Vou falar sobre a estratégica da inimizade. Estava assistindo o noticiário, e deparei-me com as brigas no Senado Federal e na Câmera dos Deputados. Se bem compreendi, há neles um valor em ter inimigos: dito brevemente, em proceder e extrair vantagens com o partido oposto. Em política, quis-se sempre a aniquilação dos inimigos. Antigamente, mandava-os à forca; mas, na modernidade, agora há uma vantagem em que os inimigos subsistam. No âmbito político, a inimizade se tornou mais do que uma estratégia: quase todos os partidos se dão conta de que, para a sua própria autoconservação, lhes interessa que o partido oposto não perca forças. O exemplo disso são as discórdias de fachadas do PT com os partidos minoritários.

Especialmente, por exemplo, no Senado Federal, tem-se uma maior necessidade de inimigos que de amigos: só na antítese sobrevivem Renan Calheiros (PMDB) e Randolfe Rodrigues (Psol), só na antítese sobrevivem a direita e a esquerda. Aqui, os políticos têm compreendido o seu valor. Eles sobrevivem pelo preço de serem ricos em contradições; só se permanece no poder na condição de que a alma não se relaxe, não deseje a honra, mas o jogo...

A aspiração à honra, à aspiração cristã, não lhes causa inveja alguma. Ao contrário: só se sentem bem com a moral ruminante e a sebosidade da consciência culpada.

Renuncia-se à vida quando se renuncia à honra... No entanto, para este século, desde logo, a honra não é mais do que um mal-entendido. A honra tornou-se sinônimo de um arremedo de moralidade, ou de religiosidade descompromissada, como se o homem íntegro não tivesse qualquer utilidade.

As discórdias de fachadas dos partidos refletem a permanência da mentira, a primeira sombra que traz a escuridão, qualquer espécie de escuridão. Um sinal de que o ar está podre. Este ar podre se chama pragmatismo, e ele fede. É a agitação do maquinador, para o qual todas as coisas têm um sabor e que está à espera. É a conjuntura que se segue a uma intensa satisfação da paixão dominante, o sentimento de bem estar próprio de uma saciedade rara. A debilidade psicopática da vontade, dos apetites e dos vícios mais primitivos. A esperteza, persuadida pela ganância, a ataviar-se com adornos parlamentares. O advento de uma certeza, mesmo de uma certeza terrível, após uma tensão e tortura prolongadas devidas à incerteza. A expressão da maquinação e a maestria na oratória, a respiração ofegante, a alcançada sensação de domínio... Honra? Não. Unicamente uma espécie de exacerbação do “Eu”.

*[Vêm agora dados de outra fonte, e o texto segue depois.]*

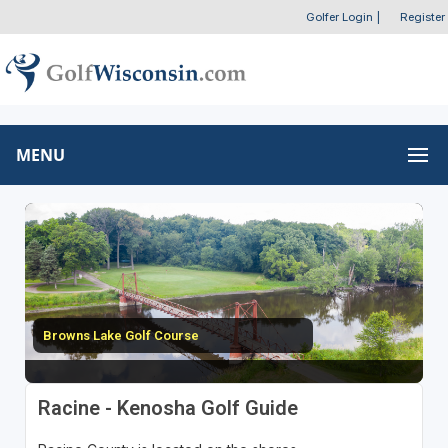
Golfer Login
|
Register
MENU
Browns Lake Golf Course
Racine - Kenosha Golf Guide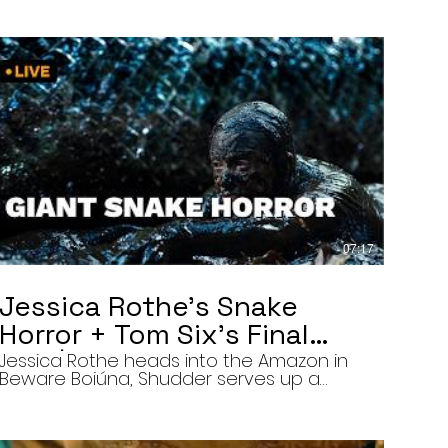
07:17
Jessica Rothe’s Snake
Horror + Tom Six’s Final
Film | The Final Cut 8/5/26
Jessica Rothe heads into the Amazon in
Beware Boiúna, Shudder serves up a
bloody new sports horror movie, and The
Human Centipede director Tom Six
reveals his final film. Today’s stories: •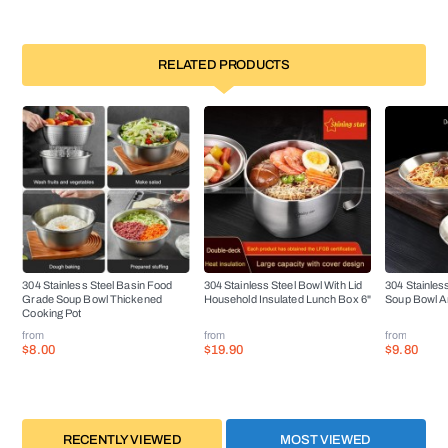
RELATED PRODUCTS
304 Stainless Steel Basin Food
304 Stainless Steel Bowl With Lid
304 Stainles
Grade Soup Bowl Thickened
Household Insulated Lunch Box 6"
Soup Bowl An
Cooking Pot
from
from
from
$8.00
$19.90
$9.80
RECENTLY VIEWED
MOST VIEWED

Vou reduzir o Senado Federal a um princípio. Todo o naturalismo em política, quero dizer, toda a política insana está regida por um instinto da vida: o de sobrevivência. A lei do mais forte. Uma coisa diferente no caminho significa o aniquilamento. A política natural, ou seja, quase toda a política, até agora ensinada, venerada e pregada, dirige-se, assim, precisamente contra as leis de Deus – ela condena Deus, por vezes encoberta, por vezes ruidosa e insolente. Ela é uma grande inimiga do cristianismo.

Ao criarem inimigos de fachadas, os parlamentares dizem sim aos sentimentos mais baixos e mais mesquinhos da vida e consideram Deus inimigo da vida...

O macaco de Darwin para quem o Senado Federal tem o seu ídolo é o ideal evoluído. Lembro-me que uma vez Nietzsche disse em seu livro (O Crepúsculo dos Ídolos) que “A vida acaba onde começa o reino de Deus”... Mas, é por que Nietzsche não viveu até 2013. A vida acaba onde começa o reino de Darwin.